‘Corpses on streets’: Sudan’s RSF kills 1,300 in Darfur, monitors say

Sudan’s Rapid Support Forces (RSF) besieged a camp for displaced people on November 2 after attacking a nearby army base in West Darfur. Over the next three days, the paramilitary group committed what may amount to the single largest mass killing since the civil war erupted in April.

Local monitors told Al Jazeera that about 1,300 people were killed, 2,000 injured and 310 remain missing.

“They went house to house to search for men and killed each one they found,” said Montesser Saddam*, who barely escaped the killing and arrived in Chad on Sunday. “There were so many corpses in the streets.”

The latest atrocities are part of a wider campaign by the RSF and its allied militias to eradicate the non-Arab Masalit tribe from West Darfur, according to activists and survivors.

Since the start of Sudan’s civil war, the United Nations and Western governments have condemned the systematic killing and displacement of the Masalit from their land. But the criticism and concern have not deterred the RSF from carrying out more atrocities.

A history of ethnic cleansing

For decades, Sudan’s central government neglected non-Arab farmers and Arab pastoralists in Darfur, pushing them to compete for fertile land and dwindling water resources.
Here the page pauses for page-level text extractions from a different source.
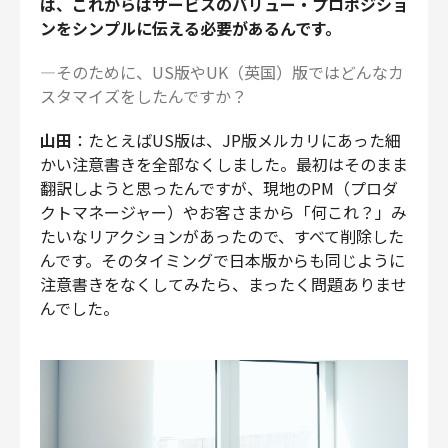
ば、これからはサービスのバリュー・プロポジショ
ンをシンプルに伝える必要があるんです。
―そのために、US版やUK（英国）版ではどんなカ
スタマイズをしたんですか？
山田
：たとえばUS版は、JP版メルカリにあった細
かい注意書きを全部なくしました。最初はそのまま
翻訳しようと思ったんですが、現地のPM（プロダ
クトマネージャー）やお客さまから「何これ？」み
たいなリアクションがあったので、すべて削除した
んです。そのタイミングで日本版からも同じように
注意書きをなくしてみたら、まったく問題ありませ
んでした。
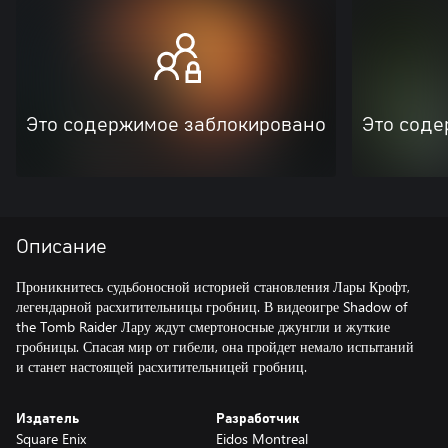
Это содержимое заблокировано
Это соде
Описание
Проникнитесь судьбоносной историей становления Лары Крофт,
легендарной расхитительницы гробниц. В видеоигре Shadow of
the Tomb Raider Лару ждут смертоносные джунгли и жуткие
гробницы. Спасая мир от гибели, она пройдет немало испытаний
и станет настоящей расхитительницей гробниц.
Издатель
Разработчик
Square Enix
Eidos Montreal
Former President Omar al-Bashir exacerbated these tensions by pitting tribes against each other as part of a divide-and-rule strategy. In 2003, he armed Arab tribal militias and tasked them with crushing a mostly non-Arab rebellion, which started with protests against Darfur’s economic and political marginalisation.

About 300,000 people died in combat as well as from famine and disease brought on by the conflict. Rights groups and the UN accused these government-backed militias –  known to victims as the janjaweed, or “devils on horseback” – of carrying out ethnic cleansing.

These same militias are now fighting alongside or under the banner of the RSF.

“They want to ethnically cleanse us,” said Nahid Hamid, a Masalit human rights lawyer who spoke to Al Jazeera from Cairo, Egypt where she now lives.